Il n’est pas question de jouer au luddite et de condamner cette nouvelle aventure industrielle. Musk est plus ouvert que d’autres aux dialogues avec ses critiques, et il a réponse à tout : si ses satellites gênent le travail des observatoires sur Terre, alors il faut envoyer les observatoires dans l’espace (page 159).
Il faut en revanche rappeler qu’il n’y a eu aucun examen réel des risques liés à cette nouvelle étape de l’industrie spatiale. Les autorisations sont délivrées par la commission étasunienne des communications (Federal Communications Commission). Or, celle-ci est un des très rares organismes du gouvernement de Washington, qui, de par la loi, est exempté d’examiner les conséquences de ses décisions sur l’environnement. Ce qui est exigé pour un permis de construire ne l’est pas pour le lancement de 12’000 satellites. En droit international, le traité sur l’espace du 27 janvier 1967 est dépassé, car il n’appréhende que dans une mesure très limitée (article VI) l’intervention d’acteurs non gouvernementaux dans l’espace. Aucun juriste n’est assez naïf pour penser que la législation peut régler tous les problèmes, mais on a tout de même le droit de penser que certaines autorisations ont été accordées à la légère.
En conclusion, tous les acteurs concernés (États ; industriels ; scientifiques compétents en astronomie, astronautique et astrophysique ; consommateurs) devraient sans doute coopérer à une prévention des risques liés à cette nouvelle révolution industrielle.
On ne peut qu’être frappé par la richesse d’un livre qui, en si peu de pages, nous parle aussi bien des difficultés des chasseurs d’étoiles que de la mort des insectes ou de l’invasion de l’espace. Car enfin, si l’humanité a passé le XXesiècle à fantasmer sur des envahisseurs venus d’autre planète, c’est bien elle qui est en train de s’emparer de l’espace.

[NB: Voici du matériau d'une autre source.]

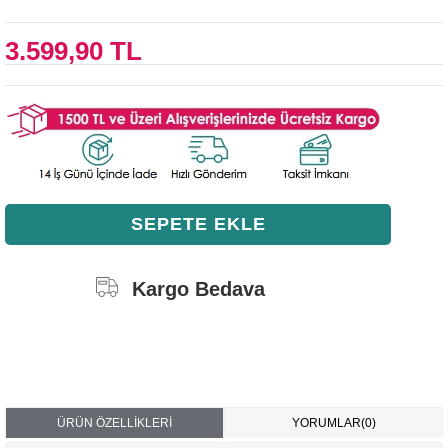
3.599,90 TL
Kargo Bedava
ÜRÜN ÖZELLIKLERI
YORUMLAR
(0)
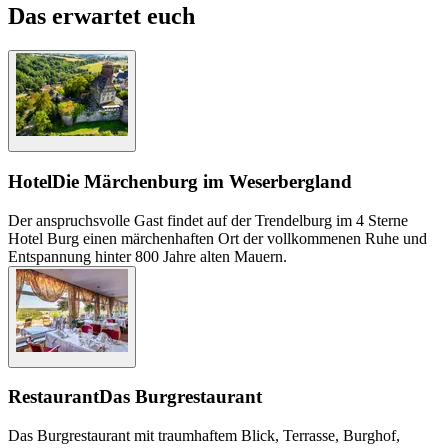
Das erwartet euch
Hotel
Die Märchenburg im Weserbergland
Der anspruchsvolle Gast findet auf der Trendelburg im 4 Sterne
Hotel Burg einen märchenhaften Ort der vollkommenen Ruhe und
Entspannung hinter 800 Jahre alten Mauern.
Restaurant
Das Burgrestaurant
Das Burgrestaurant mit traumhaftem Blick, Terrasse, Burghof,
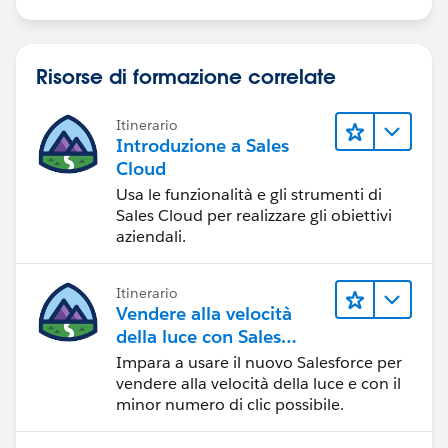
Risorse di formazione correlate
Itinerario
Introduzione a Sales
Cloud
Usa le funzionalità e gli strumenti di
Sales Cloud per realizzare gli obiettivi
aziendali.
Itinerario
Vendere alla velocità
della luce con Sales
Cloud
Impara a usare il nuovo Salesforce per
vendere alla velocità della luce e con il
minor numero di clic possibile.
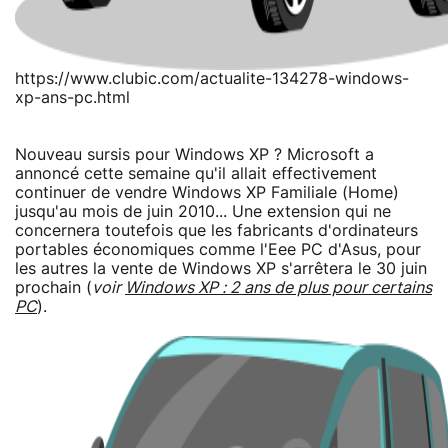
https://www.clubic.com/actualite-134278-windows-
xp-ans-pc.html
Nouveau sursis pour Windows XP ? Microsoft a
annoncé cette semaine qu'il allait effectivement
continuer de vendre Windows XP Familiale (Home)
jusqu'au mois de juin 2010... Une extension qui ne
concernera toutefois que les fabricants d'ordinateurs
portables économiques comme l'Eee PC d'Asus, pour
les autres la vente de Windows XP s'arrêtera le 30 juin
prochain (
voir
Windows XP : 2 ans de plus pour certains
PC
).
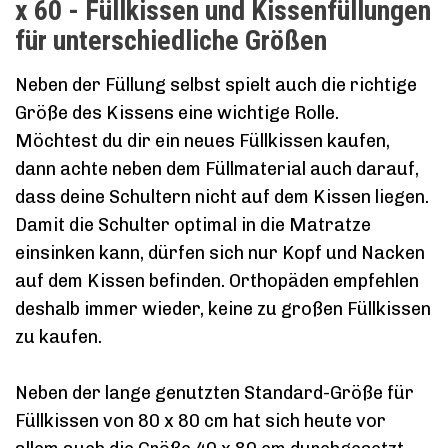
x 60 - Füllkissen und Kissenfüllungen
für unterschiedliche Größen
Neben der Füllung selbst spielt auch die richtige
Größe des Kissens eine wichtige Rolle.
Möchtest du dir ein neues Füllkissen kaufen,
dann achte neben dem Füllmaterial auch darauf,
dass deine Schultern nicht auf dem Kissen liegen.
Damit die Schulter optimal in die Matratze
einsinken kann, dürfen sich nur Kopf und Nacken
auf dem Kissen befinden. Orthopäden empfehlen
deshalb immer wieder, keine zu großen Füllkissen
zu kaufen.
Neben der lange genutzten Standard-Größe für
Füllkissen von 80 x 80 cm hat sich heute vor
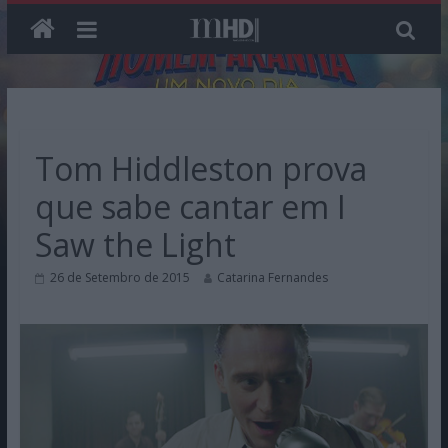
Skip
to
content
Tom Hiddleston prova
que sabe cantar em I
Saw the Light
26 de Setembro de 2015
Catarina Fernandes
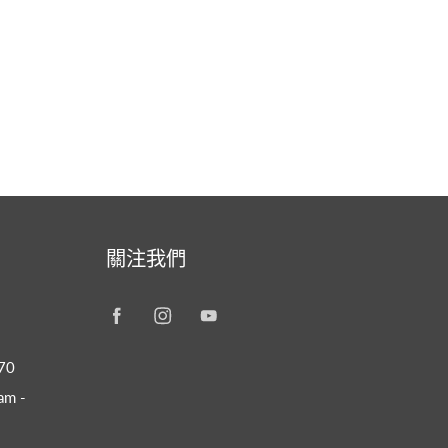
關注我們
70
m -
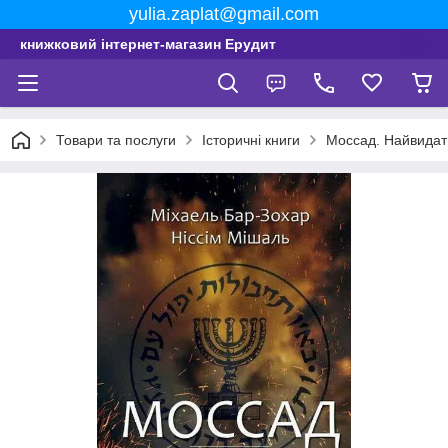
yulia.zaplat@gmail.com
книжковий інтернет-магазин Ерудит
Товари та послуги
Історичні книги
Моссад. Найвидатн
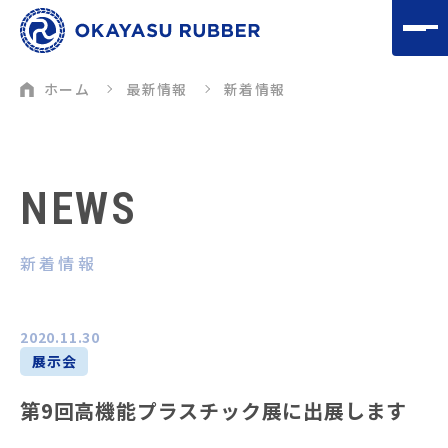
ホーム
最新情報
新着情報
NEWS
新着情報
2020.11.30
展示会
第9回高機能プラスチック展に出展します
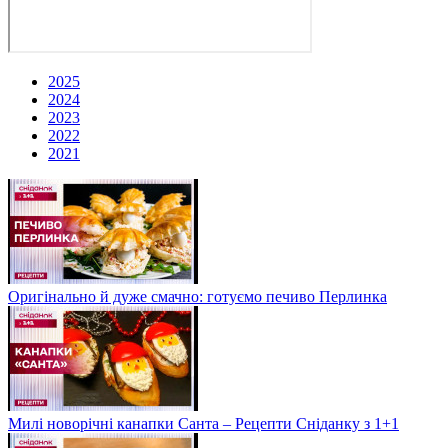
2025
2024
2023
2022
2021
Оригінально й дуже смачно: готуємо печиво Перлинка
Милі новорічні канапки Санта – Рецепти Сніданку з 1+1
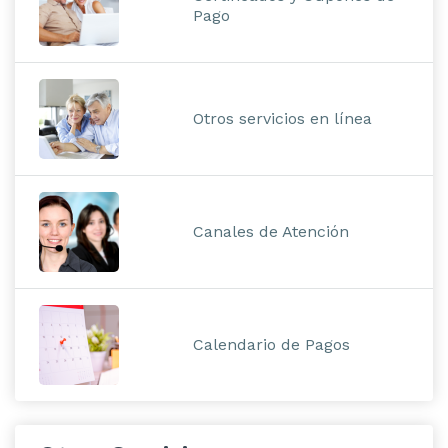
Pago
Otros servicios en línea
Canales de Atención
Calendario de Pagos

La pollution lumineuse, en bien des lieux, nous a déjà conduits à faire l’expérience bien réelle d’une nuit privée d’étoiles, différente de celle qu’avait vécue Thomas Merton. Le risque est maintenant que les satellites se substituent aux étoiles, et que le ciel nous tombe, définitivement, sur la tête.
- Patrizia Caraveo, Saving the Starry Night, Springer, Cham 2021, 165 pages.